EXERCISE MATERIAL >>
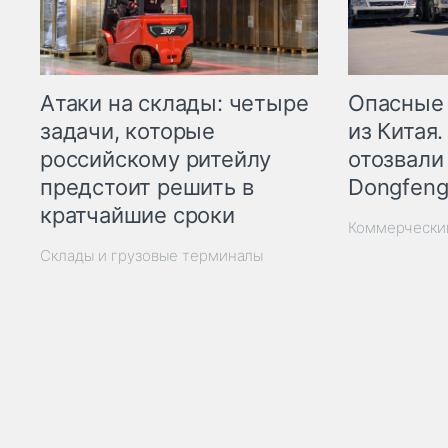
Опасные
Атаки на склады: четыре
из Китая.
задачи, которые
отозвали
российскому ритейлу
Dongfeng
предстоит решить в
кратчайшие сроки
Коммерчески
Склады и грузовые терминалы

REQUIRED WORK >> All of the data, minus its pictures, should be repeated exactly.

TASK OUTPUT >>
Опасные
Атаки на склады: четыре
из Китая.
задачи, которые
отозвали
российскому ритейлу
Dongfeng
предстоит решить в
кратчайшие сроки
Коммерчески
Склады и грузовые терминалы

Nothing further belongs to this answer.